Pero existe en Valencia un perfil que rompe con este estereotipo. Quizá porque desde su aterrizaje en la ciudad tuvo que trabajar para un grupo empresarial. O porque pese a sus 31 años ya acumula mucha visión general del negocio más allá de los platos y las cartas. Y con 25 empleados a su cargo y capacidad para tomar decisiones llena cada día. Y cada vez más, pese a ello, se encuentra seducido por todo aquello que el resto no encuentra cómodo.
Pablo Ministro puede ser considerado emprendedor y empresario. Primero porque con poco más de 21 años abrió su negocio en Ayora y no solo lo mantuvo sino que lo convirtió en referencia. Y segundo porque desde Contrapunto controla toda la gastronomía del Palau de les Arts. Es capaz de innovar al tiempo que mantiene una personalidad propia. Y no tiene reparos en proclamar que únicamente tiene en su haber un Grado Medio, que debe aprender más y que no es ni por asomo el mejor cocinero de la ciudad. Pero, en realidad, no le hace falta.
Ahora que tiene 31 lleva casi una década sumando experiencia en todos los ámbitos de su mundo. Y reconoce disfrutar no solo creando en su mente nuevas propuestas gastronómicas, sino consiguiendo que su equipo cumpla el número de horas estipulado por ley para tenerlos satisfechos. O gestionando conflictos, que siempre los hay, para que la rotación sea la menor posible.
A la pregunta de si un hombre de empresa nace o se hace, es evidente que todo el mundo parte de una base de valentía para abrir proyectos propios. Pero a eso debe sumarle el interés por formarse de manera continua en un mundo cambiante, incluso para algo que en teoría es tan constante como la cocina.

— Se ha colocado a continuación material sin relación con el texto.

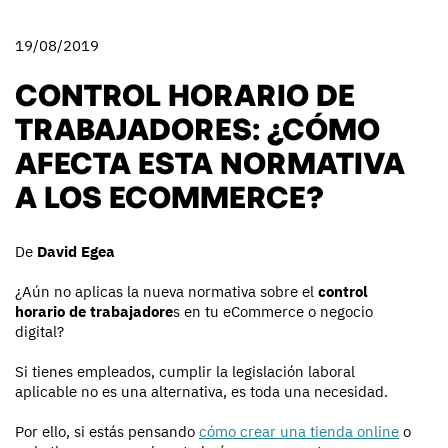
19/08/2019
CONTROL HORARIO DE
TRABAJADORES: ¿CÓMO
AFECTA ESTA NORMATIVA
A LOS ECOMMERCE?
De
David Egea
¿Aún no aplicas la nueva normativa sobre el
control
horario de trabajadore
s en tu eCommerce o negocio
digital?
Si tienes empleados, cumplir la legislación laboral
aplicable no es una alternativa, es toda una necesidad.
Por ello, si estás pensando
cómo crear una tienda online
o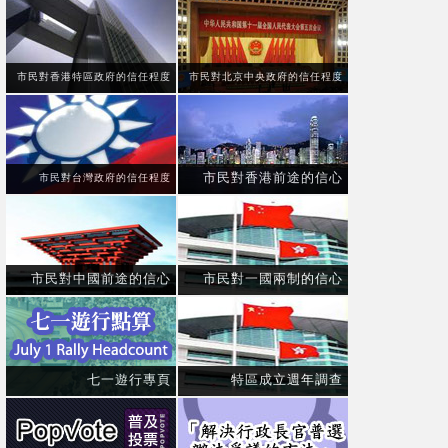
市民對香港特區政府的信任程度
市民對北京中央政府的信任程度
市民對香港前途的信心
市民對台灣政府的信任程度
市民對中國前途的信心
市民對一國兩制的信心
七一遊行專頁
特區成立週年調查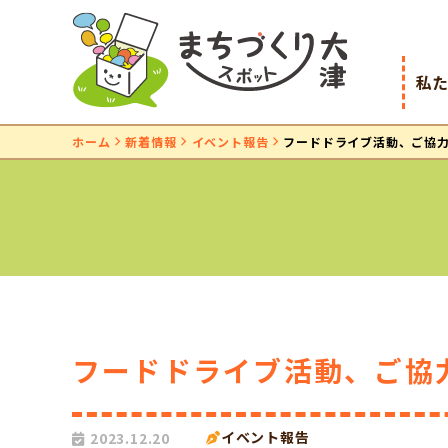
私
ホーム
新着情報
イベント報告
フードドライブ活動、ご協
フードドライブ活動、ご協
イベント報告
2023.12.20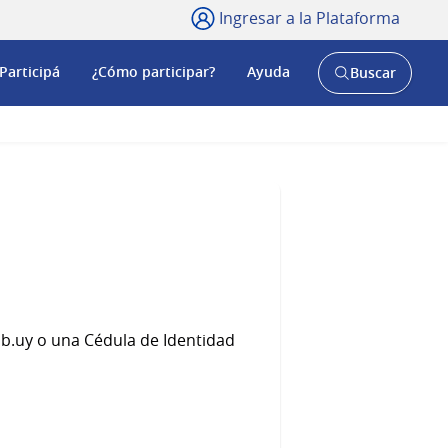
Ingresar a la Plataforma
Participá
¿Cómo participar?
Ayuda
Buscar
Abrir
buscador
y
Gub.uy o una Cédula de Identidad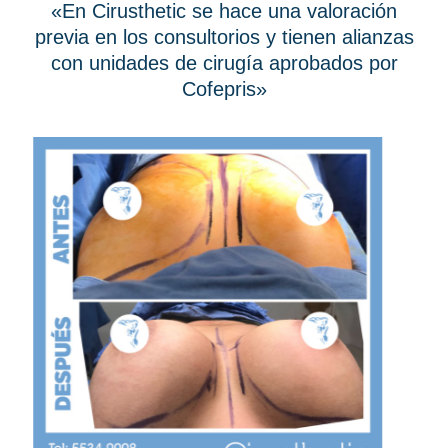
«En Cirusthetic se hace una valoración
previa en los consultorios y tienen alianzas
con unidades de cirugía aprobados por
Cofepris»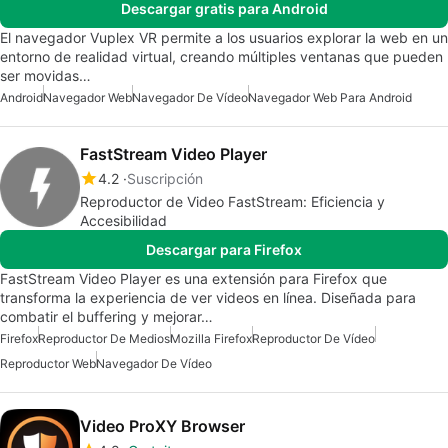
Descargar gratis para Android
El navegador Vuplex VR permite a los usuarios explorar la web en un
entorno de realidad virtual, creando múltiples ventanas que pueden
ser movidas…
Android
Navegador Web
Navegador De Vídeo
Navegador Web Para Android
FastStream Video Player
4.2
Suscripción
Reproductor de Video FastStream: Eficiencia y
Accesibilidad
Descargar para Firefox
FastStream Video Player es una extensión para Firefox que
transforma la experiencia de ver videos en línea. Diseñada para
combatir el buffering y mejorar…
Firefox
Reproductor De Medios
Mozilla Firefox
Reproductor De Vídeo
Reproductor Web
Navegador De Vídeo
Video ProXY Browser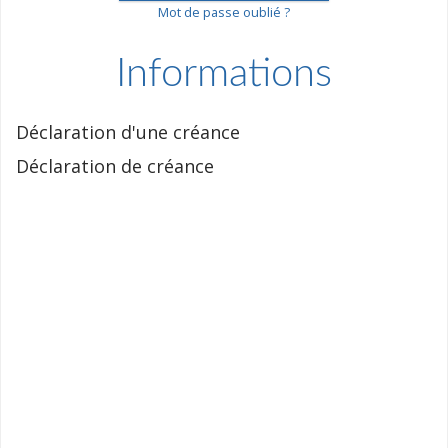
Mot de passe oublié ?
Informations
Déclaration d'une créance
Déclaration de créance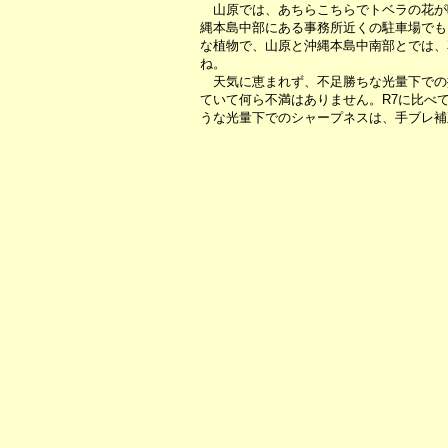
山原では、あちらこちらでトベラの花が
縄本島中部にある事務所近くの駐車場でも
な植物で、山原と沖縄本島中南部とでは、
ね。
天気に恵まれず、不足勝ちな光量下での
ていて何ら不満はありません。R7に比べ
うな光量下でのシャープネスは、手ブレ補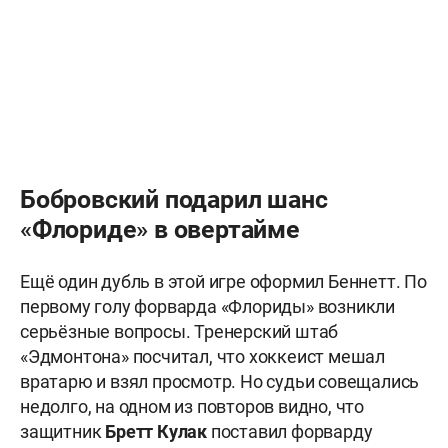
Бобровский подарил шанс
«Флориде» в овертайме
Ещё один дубль в этой игре оформил Беннетт. По
первому голу форварда «Флориды» возникли
серьёзные вопросы. Тренерский штаб
«Эдмонтона» посчитал, что хоккеист мешал
вратарю и взял просмотр. Но судьи совещались
недолго, на одном из повторов видно, что
защитник
Бретт Кулак
поставил форварду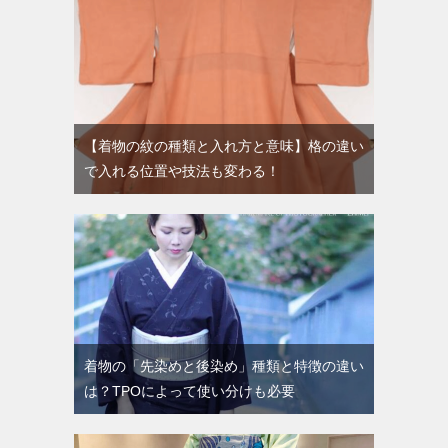
【着物の紋の種類と入れ方と意味】格の違い
で入れる位置や技法も変わる！
着物の「先染めと後染め」種類と特徴の違い
は？TPOによって使い分けも必要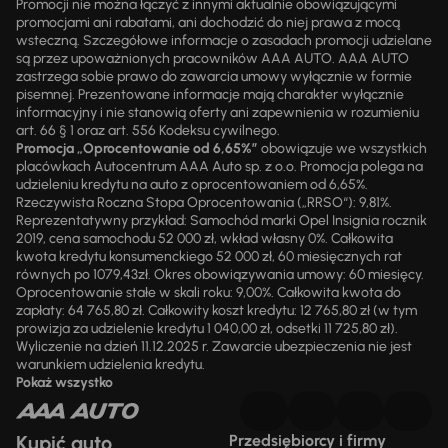
Promocji nie można łączyć z innymi aktualnie obowiązującymi
promocjami ani rabatami, ani dochodzić do niej prawa z mocą
wsteczną. Szczegółowe informacje o zasadach promocji udzielane
są przez upoważnionych pracowników AAA AUTO. AAA AUTO
zastrzega sobie prawo do zawarcia umowy wyłącznie w formie
pisemnej. Prezentowane informacje mają charakter wyłącznie
informacyjny i nie stanowią oferty ani zapewnienia w rozumieniu
art. 66 § 1 oraz art. 556 Kodeksu cywilnego.
Promocja „Oprocentowanie od 6,65%”
obowiązuje we wszystkich
placówkach Autocentrum AAA Auto sp. z o.o. Promocja polega na
udzieleniu kredytu na auto z oprocentowaniem od 6,65%.
Rzeczywista Roczna Stopa Oprocentowania („RRSO“): 9,81%.
Reprezentatywny przykład: Samochód marki Opel Insignia rocznik
2019, cena samochodu 52 000 zł, wkład własny 0%. Całkowita
kwota kredytu konsumenckiego 52 000 zł, 60 miesięcznych rat
równych po 1079,43zł. Okres obowiązywania umowy: 60 miesięcy.
Oprocentowanie stałe w skali roku: 9,00%. Całkowita kwota do
zapłaty: 64 765,80 zł. Całkowity koszt kredytu: 12 765,80 zł (w tym
prowizja za udzielenie kredytu 1 040,00 zł, odsetki 11 725,80 zł).
Wyliczenie na dzień 11.12.2025 r. Zawarcie ubezpieczenia nie jest
warunkiem udzielenia kredytu.
Pokaż wszystko
Kupić auto
Przedsiębiorcy i firmy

Y Pablo, a día de hoy, es un activo poco común que no solo puede ser valorado por quien le contrata, sino que posiblemente comience a llamar la atención de otras compañías. Un ejemplo de evolución más allá del fuego y los calderos. Y alguien con la visión de que lo integral laboralmente le dará un trabajo de mayor calidad en el futuro.